Dans les Ardennes, on appelle  les oreilles du sanglier des écoutes.
Si vous interrogez cet animal, il vous dira qu’écouter, c’est orienter les oreilles dans la bonne direction. smile

Il y a par ailleurs, le terme argotique "esgourde", qui signifie "oreille".

PS
J’ai tendance à considérer qu’entendre a un sens propre et un sens figuré. Le sens propre étant: Percevoir des sons (sans que ce soit forcement volontaire); et le sens figuré étant: Comprendre (après analyse).
Dans les deux cas, la qualité sonore et la qualité de l’organe récepteur sont d’ordre secondaire. En effet, vous diriez au commissaire : A ce moment là, j’ai cru entendre des coups de feu ! Vous interprétez des sons que vous avez mal perçus.
Entendre, c’est donc percevoir ou  analyser ou interpréter.

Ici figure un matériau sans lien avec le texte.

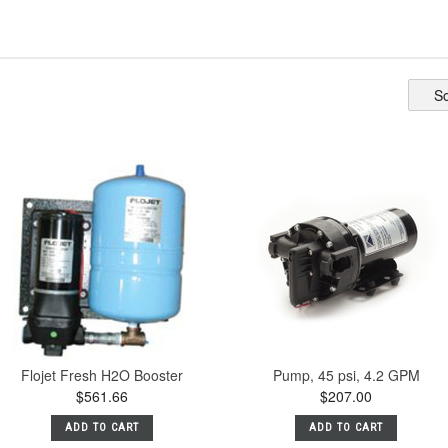
So
Flojet Fresh H2O Booster
Pump, 45 psi, 4.2 GPM
$561.66
$207.00
ADD TO CART
ADD TO CART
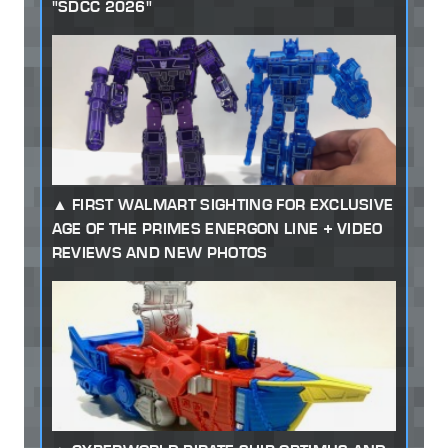
"SDCC 2026"
FIRST WALMART SIGHTING FOR EXCLUSIVE
AGE OF THE PRIMES ENERGON LINE + VIDEO
REVIEWS AND NEW PHOTOS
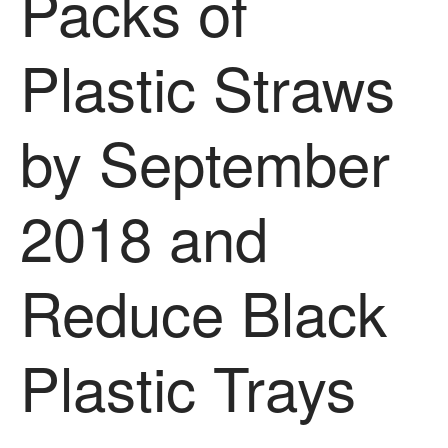
Packs of
News
Impact
Plastic Straws
by September
2018 and
The fate of plastic use in
agriculture: the state of
Reduce Black
agricultural soils
You Shall Not Pass: Using
Mesh to Limit SWD Damage
Plastic Trays
Living on the Sedge
FruitWatch: Monitoring Fruit
Tree Flowering Dates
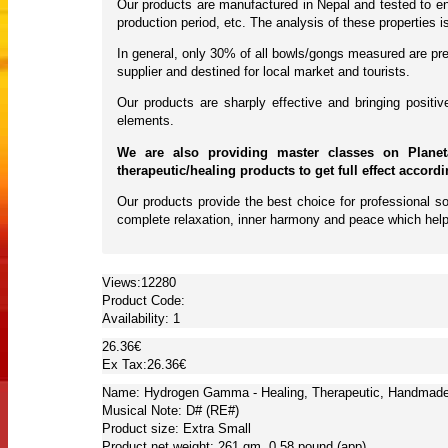
Our products are manufactured in Nepal and tested to ens
production period, etc. The analysis of these properties
In general, only 30% of all bowls/gongs measured are pres
supplier and destined for local market and tourists.
Our products are sharply effective and bringing posit
elements.
We are also providing master classes on Planet
therapeutic/healing products to get full effect accord
Our products provide the best choice for professional so
complete relaxation, inner harmony and peace which help
Views:12280
Product Code:
Availability:
1
26.36€
Ex Tax:26.36€
Name: Hydrogen Gamma - Healing, Therapeutic, Handmade, 
Musical Note: D# (RE#)
Product size: Extra Small
Product net weight: 261 gm, 0.58 pound (app)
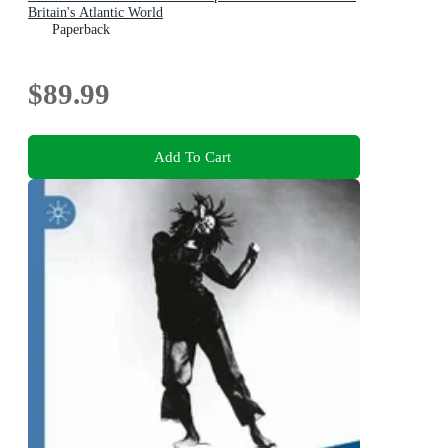
Britain's Atlantic World
Paperback
$89.99
Add To Cart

Pour comparer avec voir et regarder, je propose un exemple.
—Maintenant, je vois clair dans ton jeu.
Cela ne signifie pas que j’ai regardé tes carte. Par contre, j’ai compris ta stratégie.
Mais l’organe auditif a cela de différant avec les yeux que ceux-ci doivent être orientés impérativement dans la bonne direction.
Voir (sans les yeux), signifie donc souvent comprendre.
Qui dirait, J’ai vu un rêve ?
En effet, le rêve s'est déroulé alors que les yeux du réveur étaient fermés.
Je vous fais grâce des acouphènes, car je commence à m’emmêler les pinceaux.
Pour finir, et non pas conclure, je me permets de rappeler que le Chant des Partisans (de Anna Marly, Maurice Druon et Josef Kessel), n’a pas toujours été chanté dans une plaine survolée par des corbeaux.